6.2 - Inganni senza comunicazione

•• Si inganna infatti anche con la semplice omissione, cioè senza fare assolutamente nulla. A volte si

inganna facendo in modo che l’altro sappia qualcosa di non vero, un “far sapere” che però non è

necessariamente un atto comunicativo. Altre volte si inganna non facendo sapere qualcosa di vero o

lasciando credere qualcosa di non vero, oppure non facendo proprio nulla, lasciando non credere niente in

particolare. Tutti questi casi possono essere perpetrati anche senza comunicazione.

6.2.1 - Far credere/far sapere

•• Se X vuole far sapere a Y che fuori stia piovendo senza dirglielo, può alzarsi e aprire la finestra,

affinché Y veda che fuori stia piovendo. Se X vuole ingannare Y convincendolo del fatto che fuori

stia piovendo senza comunicarglielo direttamente, fa cadere l’acqua dalla grondaia, così Y vede

l’acqua e crede che stia piovendo. In entrambi i casi non c’è comunicazione diretta tra X e Y. In

entrambi i casi, X fa in modo che Y sappia qualcosa.

6.2.2 - Lasciar credere, lasciar sapere

•• Si attua il “lasciar credere” quando X non fa nulla per far sapere a Y una cosa, che Y assume

come vera e X come falsa: è il caso tipico dell’omissione. Infatti, causare una credenza in un altro

non è sufficiente perché ci sia comunicazione. Il lasciar credere non è un caso di comunicazione,

ma può essere un caso di inganno.

6.2.3 - “Far non sapere”, “far non credere”

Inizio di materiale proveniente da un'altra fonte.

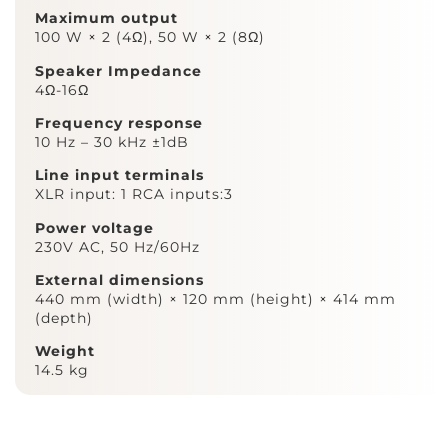
Maximum output
100 W × 2 (4Ω), 50 W × 2 (8Ω)
Speaker Impedance
4Ω-16Ω
Frequency response
10 Hz – 30 kHz ±1dB
Line input terminals
XLR input: 1 RCA inputs:3
Power voltage
230V AC, 50 Hz/60Hz
External dimensions
440 mm (width) × 120 mm (height) × 414 mm
(depth)
Weight
14.5 kg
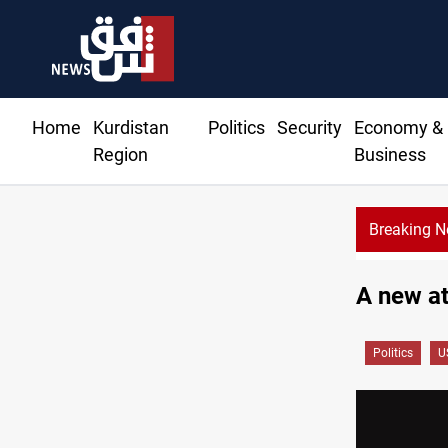
Home
Kurdistan
Politics
Security
Economy &
Region
Business
Breaking 
A new at
Politics
U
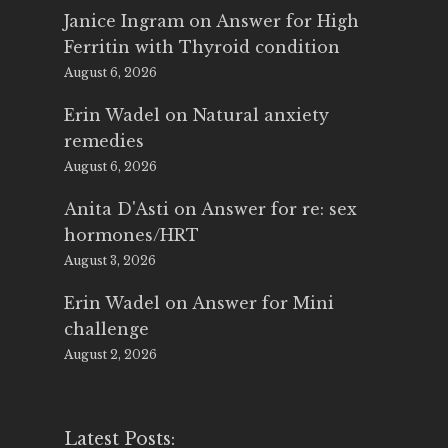
Janice Ingram
on
Answer for High
Ferritin with Thyroid condition
August 6, 2026
Erin Wadel
on
Natural anxiety
remedies
August 6, 2026
Anita D'Asti
on
Answer for re: sex
hormones/HRT
August 3, 2026
Erin Wadel
on
Answer for Mini
challenge
August 2, 2026
Latest Posts:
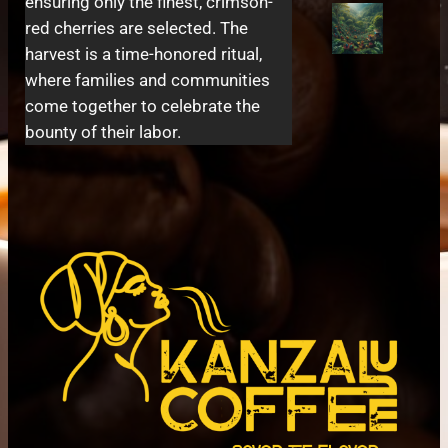
ensuring only the finest, crimson-
red cherries are selected. The
harvest is a time-honored ritual,
where families and communities
come together to celebrate the
bounty of their labor.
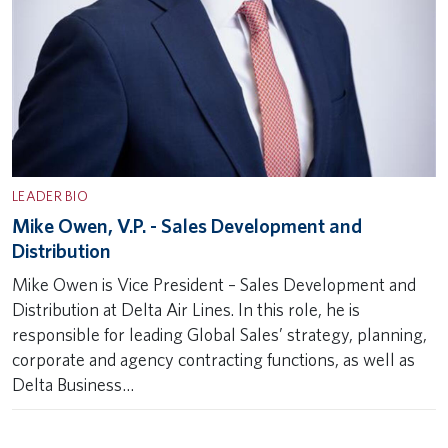
LEADER BIO
Mike Owen, V.P. - Sales Development and
Distribution
Mike Owen is Vice President – Sales Development and
Distribution at Delta Air Lines. In this role, he is
responsible for leading Global Sales’ strategy, planning,
corporate and agency contracting functions, as well as
Delta Business…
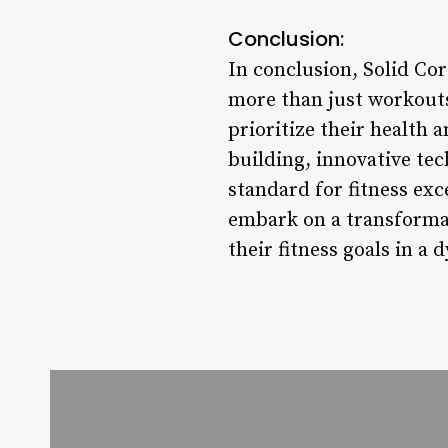
Conclusion:
In conclusion, Solid Cor
more than just workouts;
prioritize their health
building, innovative te
standard for fitness exc
embark on a transformat
their fitness goals in 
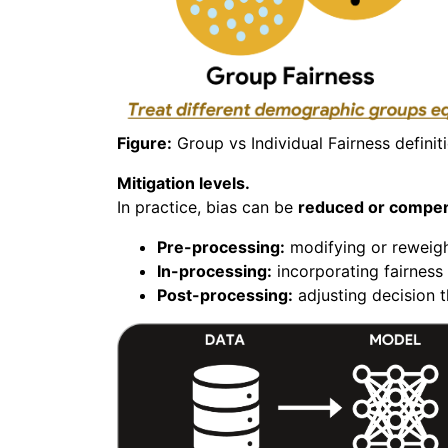
Figure:
Group vs Individual Fairness definit
Mitigation levels.
In practice, bias can be
reduced or compen
Pre-processing:
modifying or reweight
In-processing:
incorporating fairness 
Post-processing:
adjusting decision t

•• Ancora meno comunicativo è il nascondere (l’occultamento), in cui X fa qualcosa affinché Y non

venga a sapere una informazione. Infatti comunicazione non è solo dare conoscenze, ma è

soprattutto ricevere conoscenze, e in questo caso c’è addirittura una non-ricezione di una

informazione.

6.2.4 - “Lasciar non credere”, “lasciar non sapere”

•• Quando A non fa nulla perché B creda qualcosa, ma lascia che non creda o non sappia

qualcos’altro.

Questi atti non comunicativi sono di inganno perché Y ha il diritto di avere conoscenza su qualcosa.

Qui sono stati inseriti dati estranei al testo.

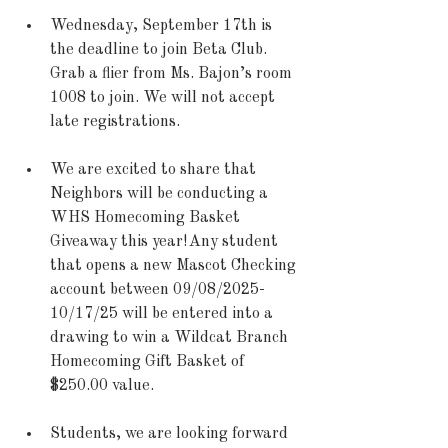
Wednesday, September 17th is 
the deadline to join Beta Club. 
Grab a flier from Ms. Bajon’s room 
1008 to join. We will not accept 
late registrations. 
We are excited to share that 
Neighbors will be conducting a 
WHS Homecoming Basket 
Giveaway this year! Any student 
that opens a new Mascot Checking 
account between 09/08/2025-
10/17/25 will be entered into a 
drawing to win a Wildcat Branch 
Homecoming Gift Basket of 
$250.00 value.  
Students, we are looking forward 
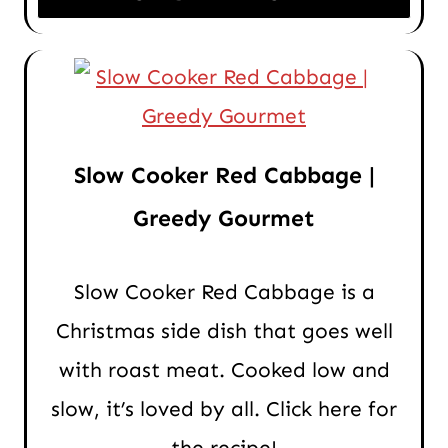
Slow Cooker Red Cabbage |
Greedy Gourmet
Slow Cooker Red Cabbage is a
Christmas side dish that goes well
with roast meat. Cooked low and
slow, it’s loved by all. Click here for
the recipe!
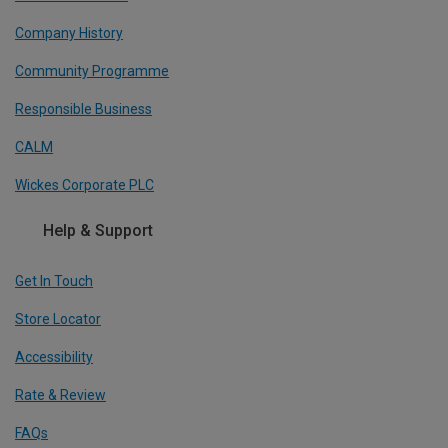
Company History
Community Programme
Responsible Business
CALM
Wickes Corporate PLC
Help & Support
Get In Touch
Store Locator
Accessibility
Rate & Review
FAQs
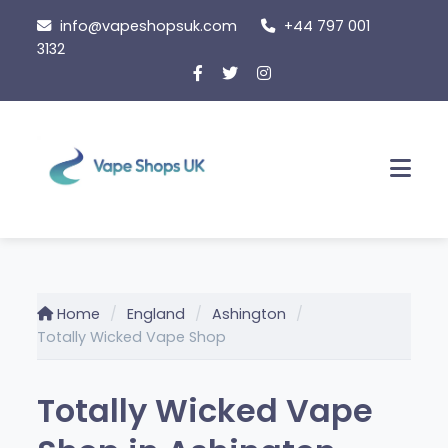
Skip
info@vapeshopsuk.com
+44 797 001
to
3132
content
Men
Home
England
Ashington
Totally Wicked Vape Shop
Totally Wicked Vape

Insomma, ci sono molti casi di inganno che non usano la comunicazione così come per fortuna

esistono molti casi di comunicazione non ingannevole.

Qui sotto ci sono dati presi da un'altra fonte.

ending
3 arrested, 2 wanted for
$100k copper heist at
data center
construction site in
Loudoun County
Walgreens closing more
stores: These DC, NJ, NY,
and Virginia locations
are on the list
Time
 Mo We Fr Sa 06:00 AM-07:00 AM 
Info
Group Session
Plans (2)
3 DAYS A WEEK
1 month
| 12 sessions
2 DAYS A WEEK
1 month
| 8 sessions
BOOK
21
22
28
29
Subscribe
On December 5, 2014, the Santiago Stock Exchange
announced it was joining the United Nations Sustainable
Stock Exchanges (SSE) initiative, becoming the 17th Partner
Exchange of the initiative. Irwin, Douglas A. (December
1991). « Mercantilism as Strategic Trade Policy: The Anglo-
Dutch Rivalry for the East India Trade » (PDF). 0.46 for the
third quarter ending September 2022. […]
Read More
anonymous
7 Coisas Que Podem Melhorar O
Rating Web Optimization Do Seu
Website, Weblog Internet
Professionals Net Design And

6.3 - L’inganno tra cognizione e comunicazione

•• Tutto ciò che significa può ingannare e può essere usato per ingannare. La base dell’ingannabilità è la

percezione, l’acquisizione e l’elaborazione della conoscenza. La base sufficiente e necessaria dell’inganno

finalistico è la possibilità di intervenire sul processo di acquisizione di conoscenza dell’altro. La

comunicazione è solo una fonte di conoscenza per l’altro e quindi un terreno di inganno, privilegiato ma

non esclusivo. La menzogna in senso stretto, per esempio, richiede comunicazione e addirittura

comunicazione linguistica. Non tutto l’inganno però richiede comunicazione. L’inganno finalistico richiede

solo processi cognitivi e interferenza su questi.

6.4 - Conclusione: una visione Bambabeffiana?

•• Presupposto dell’ingannare sono i meccanismi dell’ingannarsi, la fallacia della cognizione, le interferenze

nei processi cognitivi. Nell’errore e nell’inganno funzionale (tra gli animali) è inganno ciò che è diverso dalla

verità oggettiva (quella dell’osservatore). Tra esseri coscienti invece l’inganno è relativo alla verità

soggettiva dell’agente. La comunicazione non è il presupposto dell’inganno, ma solo il mezzo più comune e

potente. Il fondamento dell’inganno è invece nella significazione e nell’errore. La visione secondo cui il

fondamento dell’inganno è la nostra fallibilità è simile alla dottrina di Bambabef di Voltaire (“la nostra

debolezza di sensi e di ragione è voluta da Dio, e se Dio ha voluto che fossimo ingannabili, è giusto

ingannare). A differenza di Bambabef, secondo Poggi l’inganno non è giusto in quanto violazione del diritto

alla conoscenza dell’altro. Parte seconda - A che serve

7 - Perché esiste l’inganno?

7.1 - Le basi razionali dell’inganno sociale

•• A che cosa serve ingannare e perché è possibile l’inganno?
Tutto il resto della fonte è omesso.